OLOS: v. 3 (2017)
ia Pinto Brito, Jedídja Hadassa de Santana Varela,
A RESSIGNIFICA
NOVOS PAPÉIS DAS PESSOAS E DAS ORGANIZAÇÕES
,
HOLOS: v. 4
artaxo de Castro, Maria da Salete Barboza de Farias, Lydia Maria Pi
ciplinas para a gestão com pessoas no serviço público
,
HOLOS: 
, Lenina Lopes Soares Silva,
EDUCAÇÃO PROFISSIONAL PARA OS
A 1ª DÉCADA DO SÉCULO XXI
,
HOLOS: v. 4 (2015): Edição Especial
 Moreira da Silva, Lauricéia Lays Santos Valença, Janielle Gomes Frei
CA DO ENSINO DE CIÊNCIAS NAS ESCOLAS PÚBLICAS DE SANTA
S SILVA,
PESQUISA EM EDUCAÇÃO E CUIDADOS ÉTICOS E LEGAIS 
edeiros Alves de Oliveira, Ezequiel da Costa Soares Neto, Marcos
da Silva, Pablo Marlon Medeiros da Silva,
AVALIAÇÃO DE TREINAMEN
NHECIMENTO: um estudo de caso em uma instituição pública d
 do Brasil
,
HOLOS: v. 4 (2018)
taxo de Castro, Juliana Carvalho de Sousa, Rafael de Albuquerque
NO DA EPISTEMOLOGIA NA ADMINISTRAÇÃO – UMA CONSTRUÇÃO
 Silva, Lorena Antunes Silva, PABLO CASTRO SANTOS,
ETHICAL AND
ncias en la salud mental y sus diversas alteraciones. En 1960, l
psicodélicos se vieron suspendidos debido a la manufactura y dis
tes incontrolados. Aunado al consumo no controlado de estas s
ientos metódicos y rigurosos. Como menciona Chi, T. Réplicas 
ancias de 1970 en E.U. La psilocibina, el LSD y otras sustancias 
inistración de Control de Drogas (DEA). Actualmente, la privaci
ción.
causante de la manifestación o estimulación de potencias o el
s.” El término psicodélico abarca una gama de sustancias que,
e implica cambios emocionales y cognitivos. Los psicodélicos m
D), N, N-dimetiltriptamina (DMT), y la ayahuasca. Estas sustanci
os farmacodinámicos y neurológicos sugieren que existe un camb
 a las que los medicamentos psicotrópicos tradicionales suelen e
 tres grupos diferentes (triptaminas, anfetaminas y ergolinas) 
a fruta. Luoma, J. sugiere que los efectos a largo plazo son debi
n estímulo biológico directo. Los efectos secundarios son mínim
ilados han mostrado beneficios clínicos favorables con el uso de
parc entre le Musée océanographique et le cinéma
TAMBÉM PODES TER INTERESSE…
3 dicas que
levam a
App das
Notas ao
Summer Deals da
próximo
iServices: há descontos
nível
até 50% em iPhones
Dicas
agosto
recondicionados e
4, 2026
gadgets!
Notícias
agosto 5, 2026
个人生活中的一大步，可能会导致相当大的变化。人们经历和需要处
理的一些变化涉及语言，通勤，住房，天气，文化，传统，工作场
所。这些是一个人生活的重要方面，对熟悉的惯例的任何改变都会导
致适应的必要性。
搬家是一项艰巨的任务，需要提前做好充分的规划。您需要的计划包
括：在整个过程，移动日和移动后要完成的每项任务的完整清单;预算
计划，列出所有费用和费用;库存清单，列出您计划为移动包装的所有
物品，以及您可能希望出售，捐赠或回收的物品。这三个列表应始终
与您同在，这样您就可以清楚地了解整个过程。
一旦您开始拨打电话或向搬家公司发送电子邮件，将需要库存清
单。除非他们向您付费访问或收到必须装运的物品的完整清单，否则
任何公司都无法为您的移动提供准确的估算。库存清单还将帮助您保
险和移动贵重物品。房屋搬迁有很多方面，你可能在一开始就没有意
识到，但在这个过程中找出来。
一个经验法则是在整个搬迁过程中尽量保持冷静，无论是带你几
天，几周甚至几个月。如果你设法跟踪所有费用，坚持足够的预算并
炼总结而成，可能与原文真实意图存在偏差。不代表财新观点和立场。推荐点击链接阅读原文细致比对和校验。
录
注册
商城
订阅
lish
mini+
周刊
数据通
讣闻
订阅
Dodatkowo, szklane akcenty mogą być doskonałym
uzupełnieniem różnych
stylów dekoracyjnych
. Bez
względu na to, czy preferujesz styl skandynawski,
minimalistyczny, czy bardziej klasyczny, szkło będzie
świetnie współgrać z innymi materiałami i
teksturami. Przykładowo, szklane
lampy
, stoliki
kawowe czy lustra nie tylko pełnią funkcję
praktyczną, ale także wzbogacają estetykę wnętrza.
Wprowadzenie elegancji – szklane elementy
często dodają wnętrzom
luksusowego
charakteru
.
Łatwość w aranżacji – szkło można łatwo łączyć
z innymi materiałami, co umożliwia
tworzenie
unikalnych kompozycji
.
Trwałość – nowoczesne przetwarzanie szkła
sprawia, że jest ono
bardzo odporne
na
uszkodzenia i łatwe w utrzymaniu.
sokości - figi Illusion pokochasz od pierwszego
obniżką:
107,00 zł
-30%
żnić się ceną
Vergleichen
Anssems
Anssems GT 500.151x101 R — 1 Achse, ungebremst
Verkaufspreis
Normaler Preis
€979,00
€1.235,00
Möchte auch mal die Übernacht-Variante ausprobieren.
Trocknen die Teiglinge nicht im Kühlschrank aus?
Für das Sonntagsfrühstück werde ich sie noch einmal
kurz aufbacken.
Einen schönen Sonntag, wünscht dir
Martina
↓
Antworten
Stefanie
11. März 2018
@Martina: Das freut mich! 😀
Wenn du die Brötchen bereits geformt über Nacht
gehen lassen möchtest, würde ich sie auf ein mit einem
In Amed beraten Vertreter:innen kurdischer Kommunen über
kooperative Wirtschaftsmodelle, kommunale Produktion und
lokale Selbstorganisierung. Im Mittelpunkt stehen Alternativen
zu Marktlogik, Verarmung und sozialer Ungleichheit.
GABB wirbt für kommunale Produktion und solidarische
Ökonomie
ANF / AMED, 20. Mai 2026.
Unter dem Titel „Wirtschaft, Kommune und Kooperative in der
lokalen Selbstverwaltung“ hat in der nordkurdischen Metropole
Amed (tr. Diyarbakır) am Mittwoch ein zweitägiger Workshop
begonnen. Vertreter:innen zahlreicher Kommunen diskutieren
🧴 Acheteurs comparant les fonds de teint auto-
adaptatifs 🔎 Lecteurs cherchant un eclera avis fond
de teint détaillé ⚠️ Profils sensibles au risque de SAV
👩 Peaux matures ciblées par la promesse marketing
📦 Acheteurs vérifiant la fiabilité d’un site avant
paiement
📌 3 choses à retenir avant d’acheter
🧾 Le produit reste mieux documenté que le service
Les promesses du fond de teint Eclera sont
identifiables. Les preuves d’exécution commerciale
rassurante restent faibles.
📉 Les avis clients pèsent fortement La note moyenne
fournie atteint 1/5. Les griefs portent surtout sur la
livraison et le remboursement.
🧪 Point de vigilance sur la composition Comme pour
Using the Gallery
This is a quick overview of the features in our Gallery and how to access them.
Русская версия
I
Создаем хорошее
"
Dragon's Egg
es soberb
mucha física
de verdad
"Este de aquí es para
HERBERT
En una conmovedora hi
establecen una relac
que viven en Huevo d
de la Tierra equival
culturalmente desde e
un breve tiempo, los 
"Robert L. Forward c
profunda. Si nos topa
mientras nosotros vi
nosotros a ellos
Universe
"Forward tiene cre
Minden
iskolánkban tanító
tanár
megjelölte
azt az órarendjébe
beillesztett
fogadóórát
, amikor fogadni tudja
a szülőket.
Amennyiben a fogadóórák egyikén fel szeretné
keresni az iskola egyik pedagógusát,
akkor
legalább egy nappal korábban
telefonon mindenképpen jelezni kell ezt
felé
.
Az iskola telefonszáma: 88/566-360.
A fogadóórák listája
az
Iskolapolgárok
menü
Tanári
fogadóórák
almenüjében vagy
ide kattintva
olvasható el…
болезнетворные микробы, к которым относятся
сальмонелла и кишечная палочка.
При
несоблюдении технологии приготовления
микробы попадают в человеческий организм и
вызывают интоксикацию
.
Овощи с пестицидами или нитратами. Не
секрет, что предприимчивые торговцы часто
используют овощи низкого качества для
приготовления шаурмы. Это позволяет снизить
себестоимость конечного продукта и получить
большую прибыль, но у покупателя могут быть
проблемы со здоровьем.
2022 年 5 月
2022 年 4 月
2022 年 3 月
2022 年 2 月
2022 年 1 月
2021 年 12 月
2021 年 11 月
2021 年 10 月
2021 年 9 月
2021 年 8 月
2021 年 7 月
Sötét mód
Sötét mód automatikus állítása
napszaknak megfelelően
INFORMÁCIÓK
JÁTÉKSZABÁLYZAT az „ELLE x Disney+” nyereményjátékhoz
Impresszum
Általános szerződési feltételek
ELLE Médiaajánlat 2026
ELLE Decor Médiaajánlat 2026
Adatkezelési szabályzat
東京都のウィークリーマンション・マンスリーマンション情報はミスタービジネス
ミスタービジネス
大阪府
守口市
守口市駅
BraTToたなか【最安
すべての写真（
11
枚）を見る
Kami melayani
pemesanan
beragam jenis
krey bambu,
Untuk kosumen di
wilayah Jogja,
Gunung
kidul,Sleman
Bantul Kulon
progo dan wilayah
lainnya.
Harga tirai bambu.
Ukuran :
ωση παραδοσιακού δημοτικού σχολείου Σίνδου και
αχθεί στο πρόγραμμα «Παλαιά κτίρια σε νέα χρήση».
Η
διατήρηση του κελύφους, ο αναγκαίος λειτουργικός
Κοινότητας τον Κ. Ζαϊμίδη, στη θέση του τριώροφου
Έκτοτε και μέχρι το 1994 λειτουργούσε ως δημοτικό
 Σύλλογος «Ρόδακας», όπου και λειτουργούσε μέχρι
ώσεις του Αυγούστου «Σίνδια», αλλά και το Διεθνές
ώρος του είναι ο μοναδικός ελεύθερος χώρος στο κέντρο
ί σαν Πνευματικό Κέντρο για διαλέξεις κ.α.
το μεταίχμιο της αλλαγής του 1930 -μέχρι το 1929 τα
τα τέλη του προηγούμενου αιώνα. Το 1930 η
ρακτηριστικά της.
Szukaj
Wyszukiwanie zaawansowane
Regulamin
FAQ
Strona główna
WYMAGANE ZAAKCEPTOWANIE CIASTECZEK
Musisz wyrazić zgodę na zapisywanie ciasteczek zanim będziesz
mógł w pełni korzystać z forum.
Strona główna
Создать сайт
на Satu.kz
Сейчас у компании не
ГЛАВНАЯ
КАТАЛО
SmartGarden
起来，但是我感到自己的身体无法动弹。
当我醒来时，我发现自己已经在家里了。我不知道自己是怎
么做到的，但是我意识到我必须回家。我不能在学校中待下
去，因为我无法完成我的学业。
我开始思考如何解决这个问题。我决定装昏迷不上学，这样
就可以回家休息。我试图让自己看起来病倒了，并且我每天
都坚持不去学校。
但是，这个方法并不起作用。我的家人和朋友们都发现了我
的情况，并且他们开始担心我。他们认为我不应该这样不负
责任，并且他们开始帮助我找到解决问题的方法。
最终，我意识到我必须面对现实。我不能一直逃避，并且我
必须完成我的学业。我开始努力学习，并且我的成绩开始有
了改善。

···

TASK GOAL >> From the entries above, give again exactly the lines running from the line with "Az iskola telefonszáma: 88/566-360." to the line with "используют овощи низкого качества для"; include both of those lines.

YOUR SOLUTION >>
Az iskola telefonszáma: 88/566-360.
A fogadóórák listája
az
Iskolapolgárok
menü
Tanári
fogadóórák
almenüjében vagy
ide kattintva
olvasható el…
болезнетворные микробы, к которым относятся
сальмонелла и кишечная палочка.
При
несоблюдении технологии приготовления
микробы попадают в человеческий организм и
вызывают интоксикацию
.
Овощи с пестицидами или нитратами. Не
секрет, что предприимчивые торговцы часто
используют овощи низкого качества для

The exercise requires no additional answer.